───── MATERIAL PROVIDED ─────

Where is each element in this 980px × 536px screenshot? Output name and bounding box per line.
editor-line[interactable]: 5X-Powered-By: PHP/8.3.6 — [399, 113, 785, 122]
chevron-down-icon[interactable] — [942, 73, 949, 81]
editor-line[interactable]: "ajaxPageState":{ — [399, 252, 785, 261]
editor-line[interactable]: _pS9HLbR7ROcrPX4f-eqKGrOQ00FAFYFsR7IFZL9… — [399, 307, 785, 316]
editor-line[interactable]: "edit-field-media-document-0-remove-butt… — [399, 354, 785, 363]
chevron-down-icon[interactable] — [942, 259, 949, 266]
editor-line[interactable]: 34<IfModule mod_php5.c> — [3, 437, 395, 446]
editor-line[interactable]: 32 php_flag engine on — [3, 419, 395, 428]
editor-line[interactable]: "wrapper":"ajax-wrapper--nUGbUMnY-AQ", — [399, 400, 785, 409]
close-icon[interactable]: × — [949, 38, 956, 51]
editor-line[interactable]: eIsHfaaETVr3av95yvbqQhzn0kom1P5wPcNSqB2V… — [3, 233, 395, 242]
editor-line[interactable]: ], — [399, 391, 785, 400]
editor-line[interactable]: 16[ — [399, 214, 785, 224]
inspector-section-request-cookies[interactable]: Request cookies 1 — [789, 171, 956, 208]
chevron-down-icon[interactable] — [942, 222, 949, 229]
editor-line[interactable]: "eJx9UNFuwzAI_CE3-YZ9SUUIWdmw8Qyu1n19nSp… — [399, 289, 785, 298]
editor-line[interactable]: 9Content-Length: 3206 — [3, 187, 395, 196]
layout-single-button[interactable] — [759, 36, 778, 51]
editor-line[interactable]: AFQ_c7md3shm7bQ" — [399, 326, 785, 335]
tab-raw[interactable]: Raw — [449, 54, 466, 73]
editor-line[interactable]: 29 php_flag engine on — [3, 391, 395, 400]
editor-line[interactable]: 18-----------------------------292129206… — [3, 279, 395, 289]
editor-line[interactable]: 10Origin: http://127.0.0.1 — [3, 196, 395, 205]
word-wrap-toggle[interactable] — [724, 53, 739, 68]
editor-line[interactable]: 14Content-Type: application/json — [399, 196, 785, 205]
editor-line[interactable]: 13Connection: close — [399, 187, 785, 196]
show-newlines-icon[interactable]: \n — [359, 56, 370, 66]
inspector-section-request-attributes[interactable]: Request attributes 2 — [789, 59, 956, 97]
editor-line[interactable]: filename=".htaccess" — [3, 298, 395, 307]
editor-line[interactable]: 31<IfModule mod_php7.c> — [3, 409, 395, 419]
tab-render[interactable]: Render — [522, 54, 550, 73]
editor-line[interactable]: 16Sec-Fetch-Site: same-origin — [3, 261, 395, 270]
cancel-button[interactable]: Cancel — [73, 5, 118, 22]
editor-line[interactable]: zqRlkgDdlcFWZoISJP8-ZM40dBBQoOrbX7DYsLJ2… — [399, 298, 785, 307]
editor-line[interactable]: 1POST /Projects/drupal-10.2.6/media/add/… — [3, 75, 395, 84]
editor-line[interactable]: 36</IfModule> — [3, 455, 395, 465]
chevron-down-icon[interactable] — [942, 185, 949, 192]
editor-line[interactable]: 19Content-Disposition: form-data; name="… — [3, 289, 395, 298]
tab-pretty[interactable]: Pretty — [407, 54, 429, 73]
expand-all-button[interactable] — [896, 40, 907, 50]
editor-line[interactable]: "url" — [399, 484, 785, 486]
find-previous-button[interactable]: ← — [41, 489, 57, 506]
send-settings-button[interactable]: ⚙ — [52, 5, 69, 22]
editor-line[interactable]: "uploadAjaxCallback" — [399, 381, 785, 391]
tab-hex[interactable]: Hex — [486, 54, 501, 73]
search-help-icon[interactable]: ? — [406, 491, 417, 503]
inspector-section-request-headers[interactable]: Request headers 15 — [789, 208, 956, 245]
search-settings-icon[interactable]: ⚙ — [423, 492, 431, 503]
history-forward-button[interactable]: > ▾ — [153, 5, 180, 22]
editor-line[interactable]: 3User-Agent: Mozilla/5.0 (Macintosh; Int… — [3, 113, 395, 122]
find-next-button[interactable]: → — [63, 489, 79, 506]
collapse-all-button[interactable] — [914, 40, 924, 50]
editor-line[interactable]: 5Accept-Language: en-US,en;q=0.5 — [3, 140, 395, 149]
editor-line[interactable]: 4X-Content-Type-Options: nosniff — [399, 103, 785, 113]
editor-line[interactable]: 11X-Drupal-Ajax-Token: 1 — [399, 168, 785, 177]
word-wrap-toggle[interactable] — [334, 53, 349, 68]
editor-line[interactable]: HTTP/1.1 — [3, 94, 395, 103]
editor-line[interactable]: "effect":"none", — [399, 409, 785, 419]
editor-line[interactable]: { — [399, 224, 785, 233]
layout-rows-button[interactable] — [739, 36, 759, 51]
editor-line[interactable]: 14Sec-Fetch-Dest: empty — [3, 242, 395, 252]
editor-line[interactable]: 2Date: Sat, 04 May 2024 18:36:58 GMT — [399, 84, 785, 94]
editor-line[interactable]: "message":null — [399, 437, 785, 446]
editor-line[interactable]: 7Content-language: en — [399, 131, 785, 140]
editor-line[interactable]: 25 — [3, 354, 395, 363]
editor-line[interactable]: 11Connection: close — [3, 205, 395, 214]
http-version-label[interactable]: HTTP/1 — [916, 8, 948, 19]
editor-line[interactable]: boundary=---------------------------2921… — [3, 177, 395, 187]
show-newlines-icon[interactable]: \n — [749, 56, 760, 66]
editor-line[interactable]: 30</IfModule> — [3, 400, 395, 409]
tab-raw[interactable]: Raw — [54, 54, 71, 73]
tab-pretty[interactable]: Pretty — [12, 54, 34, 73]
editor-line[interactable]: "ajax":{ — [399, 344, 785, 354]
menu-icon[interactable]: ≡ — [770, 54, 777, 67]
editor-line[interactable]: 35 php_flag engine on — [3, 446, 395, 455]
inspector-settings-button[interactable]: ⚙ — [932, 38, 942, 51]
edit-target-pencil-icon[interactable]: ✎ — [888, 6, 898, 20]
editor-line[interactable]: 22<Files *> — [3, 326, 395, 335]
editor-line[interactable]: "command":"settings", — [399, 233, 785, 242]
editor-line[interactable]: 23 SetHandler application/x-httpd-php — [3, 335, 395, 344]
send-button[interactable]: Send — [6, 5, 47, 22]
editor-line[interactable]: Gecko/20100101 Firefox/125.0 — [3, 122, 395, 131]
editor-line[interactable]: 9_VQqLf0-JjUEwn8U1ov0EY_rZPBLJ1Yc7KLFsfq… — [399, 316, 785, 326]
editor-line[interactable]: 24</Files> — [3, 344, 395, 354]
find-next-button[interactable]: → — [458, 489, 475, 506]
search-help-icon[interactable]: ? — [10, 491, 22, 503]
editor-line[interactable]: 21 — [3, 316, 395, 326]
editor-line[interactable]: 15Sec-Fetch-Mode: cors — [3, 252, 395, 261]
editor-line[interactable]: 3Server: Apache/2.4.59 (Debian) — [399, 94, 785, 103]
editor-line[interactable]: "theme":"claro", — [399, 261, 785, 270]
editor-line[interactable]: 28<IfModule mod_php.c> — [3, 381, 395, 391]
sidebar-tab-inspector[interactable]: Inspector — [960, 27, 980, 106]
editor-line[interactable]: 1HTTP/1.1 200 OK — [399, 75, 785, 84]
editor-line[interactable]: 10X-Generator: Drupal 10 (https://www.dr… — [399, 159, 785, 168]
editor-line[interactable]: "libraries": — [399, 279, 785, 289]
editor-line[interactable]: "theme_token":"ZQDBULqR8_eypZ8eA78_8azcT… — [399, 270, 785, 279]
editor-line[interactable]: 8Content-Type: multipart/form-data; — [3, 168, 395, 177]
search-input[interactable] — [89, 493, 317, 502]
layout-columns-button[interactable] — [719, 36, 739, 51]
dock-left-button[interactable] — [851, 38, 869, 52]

─────

## THE TASK
Your answer should reproduce each line of the listing that holds the word "IfModule".

## ANSWER TO THIS PROBLEM
editor-line[interactable]: 34<IfModule mod_php5.c> — [3, 437, 395, 446]
editor-line[interactable]: 31<IfModule mod_php7.c> — [3, 409, 395, 419]
editor-line[interactable]: 36</IfModule> — [3, 455, 395, 465]
editor-line[interactable]: 30</IfModule> — [3, 400, 395, 409]
editor-line[interactable]: 28<IfModule mod_php.c> — [3, 381, 395, 391]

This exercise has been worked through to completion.